There were several theories regarding the reason behind her murder. Since her jewelry had been stolen, some investigators considered robbery a possible motive, while others suspected that it was because the nature of her job. Jolanta had recently helped capture amphetamine smugglers from Poznań, and so, the police investigated several people related to the criminal underworld. Despite this, the case went cold, and in March 1998, the prosecutor's office discontinued the inquiry into her death.

===Murder of Aneta Paśko===
A 22-year-old student at the Medical College, Aneta Paśko lived in Świnoujście together with a roommate. On March 7, 2000, she left her apartment to go visit her boyfriend, but did not return the following day. The concerned roommate phoned her boyfriend, who denied meeting her the previous day or being in contact with Aneta at all. The police were called in and they searched for her for two days. On March 9, Aneta Paśko's half-dressed body was found in a post-war bunker near the dunes, where she was supposed to meet her boyfriend. She had been brutally assaulted, with her physically-stronger attacker beating her with a blunt object and strangling her. The autopsy concluded that she had died as a result from these injuries, with only a single drop of semen serving as the evidence to her killer's identity. The macabre crime shocked the residents of Świnoujście, only to be shortly followed by a series of equally-brutal rapes.

===Rapes===
Despite the publicity surrounding his crimes, Włodarek was undeterred, instead increasing his activity even further. On June 17, donning his balaclava and a gun (it was never determined if it was a real or fake one, since police couldn't locate it), he attacked a 19-year-old girl on Świnoujście's dunes, forcing her into intercourse under the threat of the gun. On August 16, he repeats the procedure with a 17-year-old. Less than a week after that, in the Świnoujście Spa Park, Włodarek assaulted two girls - he raped only one, as the other asked him to leave her because she was pregnant. In December, the final rape against a 17-year-old occurred, this time in Warsaw. As a result of these attacks, residents were afraid for their lives and tourist visits to the islands dropped significantly. To counteract it, police had to take serious measures.

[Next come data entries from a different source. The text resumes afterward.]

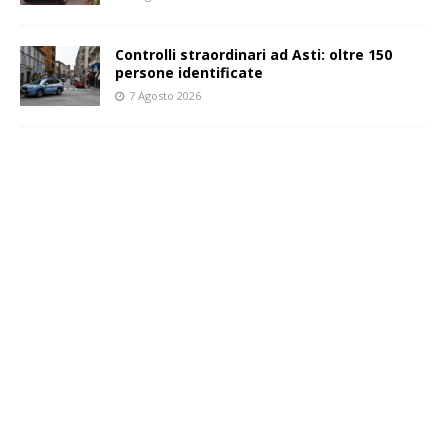
Controlli straordinari ad Asti: oltre 150
persone identificate
7 Agosto 2026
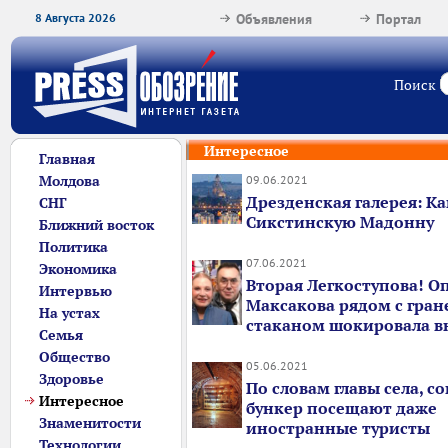
8 Августа 2026
Объявления
Портал
Поиск
Интересное
Главная
Молдова
09.06.2021
Дрезденская галерея: Ка
СНГ
Сикстинскую Мадонну
Ближний восток
Политика
07.06.2021
Экономика
Вторая Легкоступова! О
Интервью
Максакова рядом с гра
На устах
стаканом шокировала 
Семья
Общество
05.06.2021
Здоровье
По словам главы села, с
Интересное
бункер посещают даже
Знаменитости
иностранные туристы
Технологии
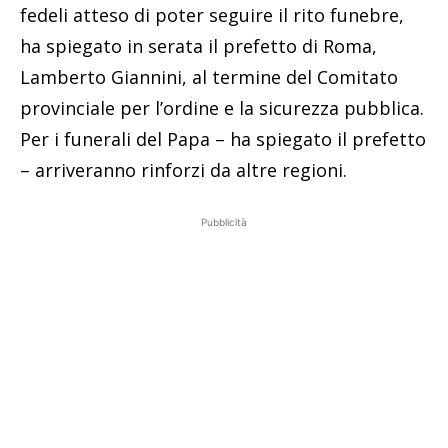
fedeli atteso di poter seguire il rito funebre,
ha spiegato in serata il prefetto di Roma,
Lamberto Giannini, al termine del Comitato
provinciale per l’ordine e la sicurezza pubblica.
Per i funerali del Papa – ha spiegato il prefetto
– arriveranno rinforzi da altre regioni.
Pubblicità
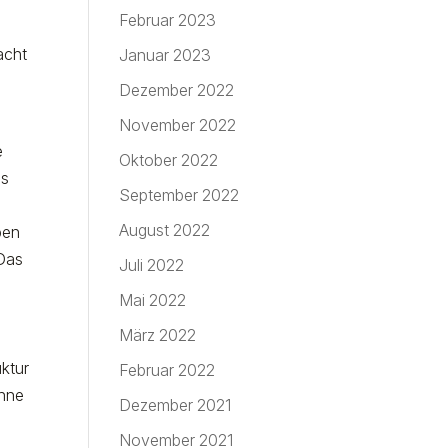
Februar 2023
acht
Januar 2023
Dezember 2022
November 2022
e
Oktober 2022
as
September 2022
August 2022
ben
 Das
Juli 2022
Mai 2022
März 2022
uktur
Februar 2022
ohne
Dezember 2021
November 2021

==Investigation, capture and sentence==
In order to catch their rapist, authorities set up a special 8-member investigation group, composed of the Świnoujście Criminal Department and officers from the Criminal Investigations Department in Szczecin. Due to the high number of possible suspects, police asked for help Dr. Ryszard Pawłowski, a geneticist from the Medical University of Gdańsk. He used the same DNA tracing methods utilised for the capture of Leszek Pękalski and Krzysztof Gawlik, which revealed that the rapist had an AB blood type, common in only 40% of the Polish population. This eventually led to the so-called 'Sample 421' in April 2001, that of Tomasz Włodarek's brother. On June 16, Tomasz himself was arrested while he and a friend were eating fries at the "Gryf" bar. He did not resist arrest, but was visibly surprised.

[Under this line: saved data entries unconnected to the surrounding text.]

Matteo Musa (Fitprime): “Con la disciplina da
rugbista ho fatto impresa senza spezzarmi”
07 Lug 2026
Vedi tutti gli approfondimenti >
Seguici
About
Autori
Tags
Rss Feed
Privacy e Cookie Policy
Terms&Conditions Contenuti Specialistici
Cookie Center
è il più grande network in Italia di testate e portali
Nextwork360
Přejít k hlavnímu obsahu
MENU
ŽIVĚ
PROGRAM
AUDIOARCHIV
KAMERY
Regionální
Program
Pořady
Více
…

Włodarek's trial began in April 2002, and was held in private out of respect for the victims. From the very beginning, Tomasz Włodarek denied all charges against him, claiming that he had been framed by smuggling groups with whom he allegedly had had a dispute. When that story was disproven, he pretended to be mentally ill, but subsequent psychiatric exams proved him to be sane. On June 19, 2002, the court sentenced him to life imprisonment with possibility of parole after 35 years. Włodarek appealed the verdict, but the Poznań Court of Appeal upheld it. However, that was not the end of his court appearances - an assistant professor noticed that his pubic hair connected him to the murder of Jolanta Rzeszotarska, as well as the 1997 rape of a 17-year-old girl committed shortly before the former crime. In 2003, he was given another count of life imprisonment, never to be released again. Despite the evidence against him, Włodarek continues to insist on his innocence. After learning of their son's crimes, his parents moved away from Świnoujście.